* [PROBLEM DESCRIPTION] From the line that includes "连接oracle11g" to the last line of the records, inclusive, repeat each line exactly.

(Stored data entries)

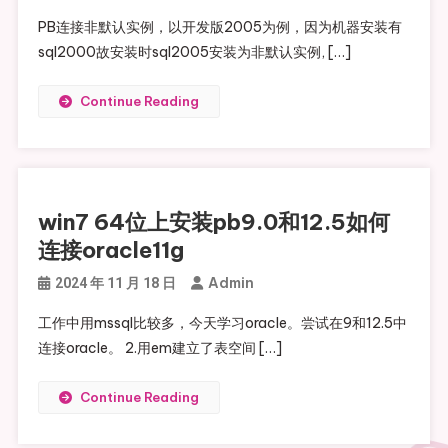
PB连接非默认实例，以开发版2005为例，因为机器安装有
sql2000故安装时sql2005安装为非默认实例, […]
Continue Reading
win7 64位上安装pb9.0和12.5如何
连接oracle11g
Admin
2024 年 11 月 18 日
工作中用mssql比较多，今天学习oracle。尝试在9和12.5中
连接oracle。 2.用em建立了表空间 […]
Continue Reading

* [EXERCISE RESPONSE]
连接oracle11g
Admin
2024 年 11 月 18 日
工作中用mssql比较多，今天学习oracle。尝试在9和12.5中
连接oracle。 2.用em建立了表空间 […]
Continue Reading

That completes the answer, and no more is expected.